== WHAT IS BEING ASKED ==
While leaving the pictures out, set down only the lines from the one with "24-09-24 10:06" through the end of the records, exactly as they stand.

*** INPUT RECORDS Section Begins ***

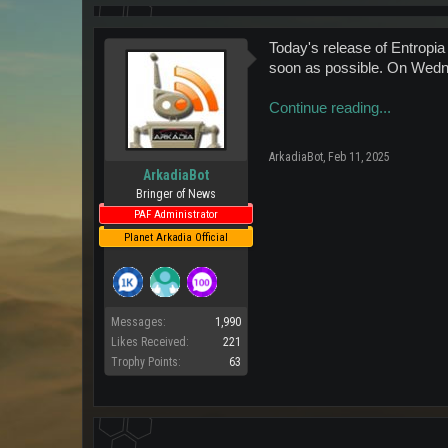
Today's release of Entropia
soon as possible. On Wedne
Continue reading...
ArkadiaBot
,
Feb 11, 2025
ArkadiaBot
Bringer of News
PAF Administrator
Planet Arkadia Official
Messages:
1,990
Likes Received:
221
Trophy Points:
63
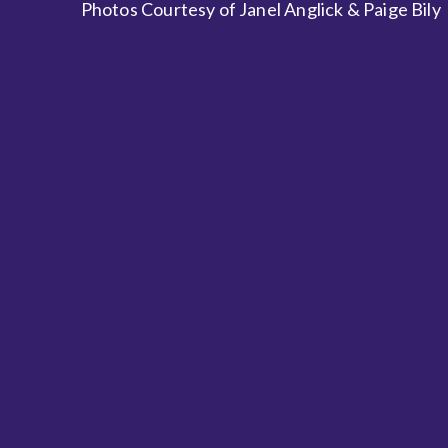
Photos Courtesy of Janel Anglick & Paige Bily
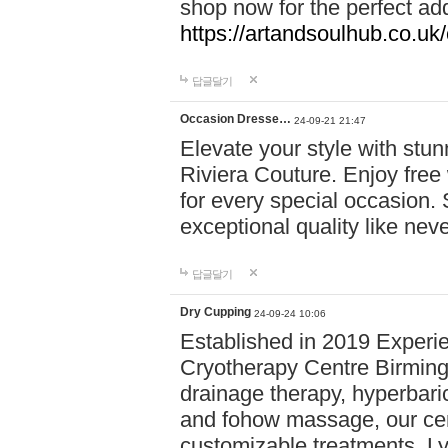
shop now for the perfect add
https://artandsoulhub.co.uk
답글달기
Occasion Dresse…
24-09-21 21:47
Elevate your style with stu
Riviera Couture. Enjoy free
for every special occasion.
exceptional quality like nev
답글달기
Dry Cupping
24-09-24 10:06
Established in 2019 Experie
Cryotherapy Centre Birming
drainage therapy, hyperbari
and fohow massage, our cen
customizable treatments. Ly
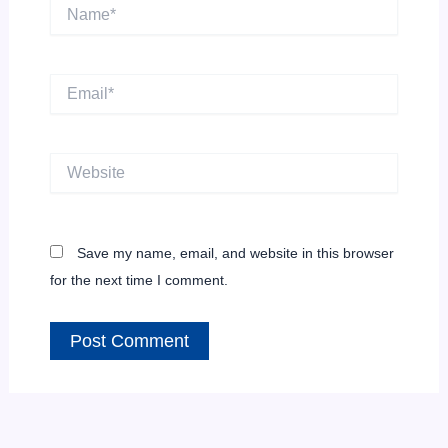
Name*
Email*
Website
Save my name, email, and website in this browser
for the next time I comment.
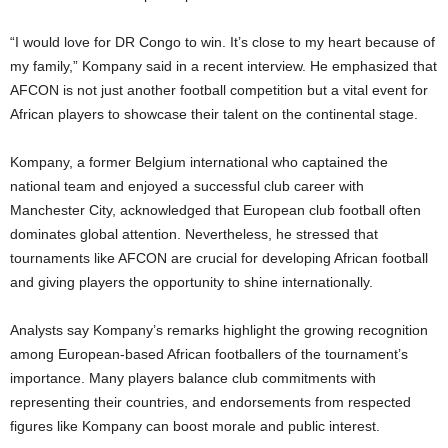
“I would love for DR Congo to win. It’s close to my heart because of
my family,” Kompany said in a recent interview. He emphasized that
AFCON is not just another football competition but a vital event for
African players to showcase their talent on the continental stage.
Kompany, a former Belgium international who captained the
national team and enjoyed a successful club career with
Manchester City, acknowledged that European club football often
dominates global attention. Nevertheless, he stressed that
tournaments like AFCON are crucial for developing African football
and giving players the opportunity to shine internationally.
Analysts say Kompany’s remarks highlight the growing recognition
among European-based African footballers of the tournament’s
importance. Many players balance club commitments with
representing their countries, and endorsements from respected
figures like Kompany can boost morale and public interest.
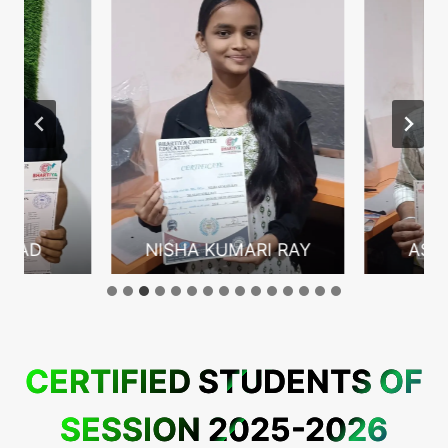
ASAD
NISHA KUMARI RAY
ASHI
CERTIFIED STUDENTS OF
SESSION 2025-2026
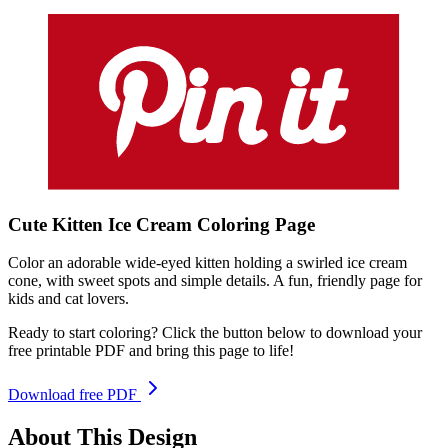
Cute Kitten Ice Cream
Coloring
Page
Color an adorable wide-eyed kitten holding a swirled ice cream
cone, with sweet spots and simple details. A fun, friendly page for
kids and cat lovers.
Ready to start coloring? Click the button below to download your
free printable PDF and bring this page to life!
Download free PDF
About This Design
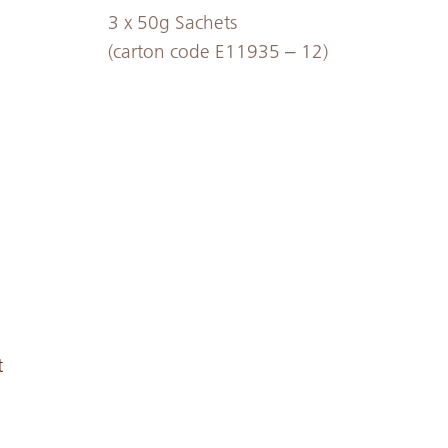
3 x 50g Sachets
(carton code E11935 – 12)
t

*** INPUT RECORDS Section Ends ***

== SOLVED EXERCISE ==
24-09-24 10:06
Established in 2019 Experie
Cryotherapy Centre Birming
drainage therapy, hyperbari
and fohow massage, our cen
customizable treatments. Ly
Name*
Email*
Website
Save my name, email, and website in this browser
for the next time I comment.
“I would love for DR Congo to win. It’s close to my heart because of
my family,” Kompany said in a recent interview. He emphasized that
AFCON is not just another football competition but a vital event for
African players to showcase their talent on the continental stage.
Kompany, a former Belgium international who captained the
national team and enjoyed a successful club career with
Manchester City, acknowledged that European club football often
dominates global attention. Nevertheless, he stressed that
tournaments like AFCON are crucial for developing African football
and giving players the opportunity to shine internationally.
Analysts say Kompany’s remarks highlight the growing recognition
among European-based African footballers of the tournament’s
importance. Many players balance club commitments with
representing their countries, and endorsements from respected
figures like Kompany can boost morale and public interest.
ASAD
NISHA KUMARI RAY
ASHI
CERTIFIED STUDENTS OF
SESSION 2025-2026
Cute Kitten Ice Cream
Coloring
Page
Color an adorable wide-eyed kitten holding a swirled ice cream
cone, with sweet spots and simple details. A fun, friendly page for
kids and cat lovers.
Ready to start coloring? Click the button below to download your
free printable PDF and bring this page to life!
Download free PDF
About This Design
3 x 50g Sachets
(carton code E11935 – 12)
t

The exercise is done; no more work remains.